Oil dealers want to sell blended oil made of peanut and palm oil, according to the industry body.
U San Lin, vice president of Myanmar Edible Oil Dealers’ Association, said blended product will not be detrimental to health because it is mixed under the regulatory limit, he said.
Myanmar Edible Oil Dealers’ Association held a meeting in the first week of March. One of the member reported about selling blended oil.
“Nowadays, the price of peanut and sesame are high. And the Chinese buyers give the farmers good price. But, we are not able to offer such price. We can make a profit if we sell K7000 per viss, thus it is not a viable price for the people,” U San Lin explained.
In the retailers market , palm oil is K2000 per viss, while peanut and sesame oil are around K6000 per viss.
In Myanmar, consumers rarely use pure peanut and sesame oil while for cooking.
“I have my own mill to produce edible oil. I divided two kinds of oil , the first is pure peanut oil and sesame oil. The second one is mixed oil. I tell my customers directly which one is pure and which one is mixed. The buyers can choose what they want,” an oil trader said on condition of anonymity.
If blended oil is allowed to be sold, the percentage of the mixture needs to be shown, the association said.
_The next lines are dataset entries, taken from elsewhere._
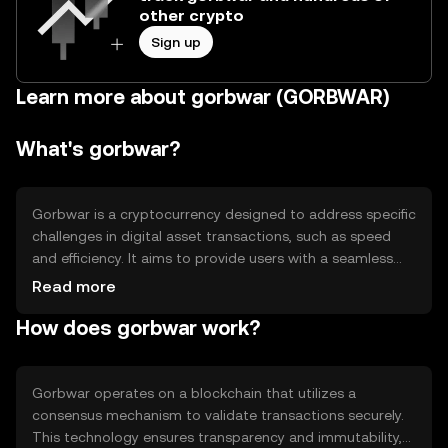
other crypto
Sign up
Learn more about gorbwar (GORBWAR)
What's gorbwar?
Gorbwar is a cryptocurrency designed to address specific
challenges in digital asset transactions, such as speed
and efficiency. It aims to provide users with a seamless
experience in transferring value across borders. Its
Read more
primary use cases include facilitating peer-to-peer
How does gorbwar work?
transactions and serving as a medium of exchange within
its ecosystem, enhancing accessibility and reducing
transaction costs.
Gorbwar operates on a blockchain that utilizes a
consensus mechanism to validate transactions securely.
This technology ensures transparency and immutability,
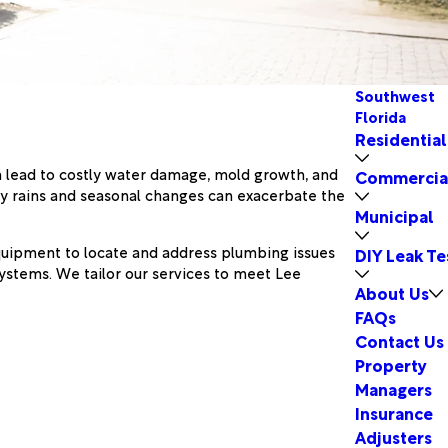
Southwest
Florida
Residential
n lead to costly water damage, mold growth, and
Commercia
avy rains and seasonal changes can exacerbate the
Municipal
equipment to locate and address plumbing issues
DIY Leak Te
ystems. We tailor our services to meet Lee
About Us
FAQs
Contact Us
Property
Managers
Insurance
Adjusters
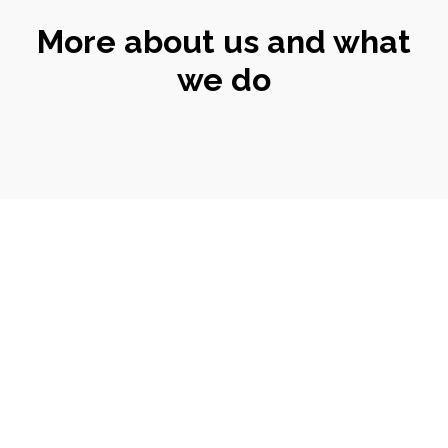
More about us and what
we do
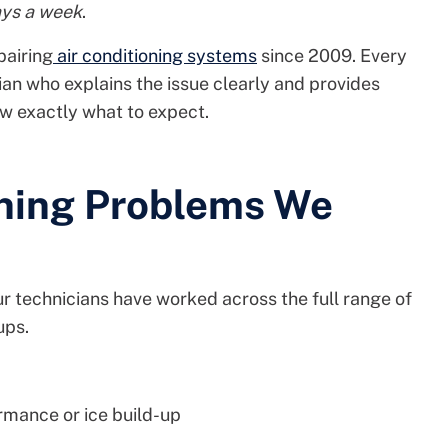
ays a week
.
pairing
air conditioning systems
since 2009. Every
ian who explains the issue clearly and provides
ow exactly what to expect.
ning Problems We
ur technicians have worked across the full range of
ups.
mance or ice build-up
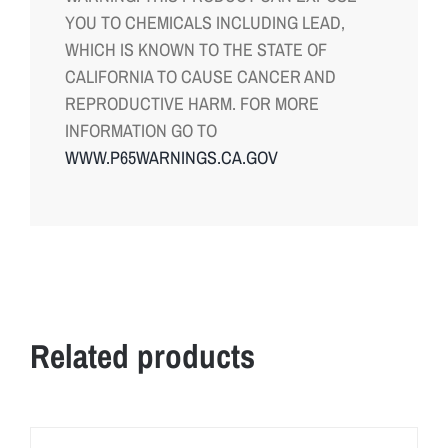
YOU TO CHEMICALS INCLUDING LEAD,
WHICH IS KNOWN TO THE STATE OF
CALIFORNIA TO CAUSE CANCER AND
REPRODUCTIVE HARM. FOR MORE
INFORMATION GO TO
WWW.P65WARNINGS.CA.GOV
Related products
“I always buy peanut oil from the retailer shop. The shopkeeper always said the oil is not mixed with palm oil. But I think it’s the opposite. It is better for us if we get detailed information on the amount being mixed,” commented Daw Wah, a housewife from Thaketa township.
According the 2016 market research paper of Myanmar Edible Oil Millers Association, 70 percent of Yangonites consumes palm oil made to smell like peanut or sesame oil; 20pc consumes mixed oil; and 10pc uses pure peanut, sesame or sunflower oils.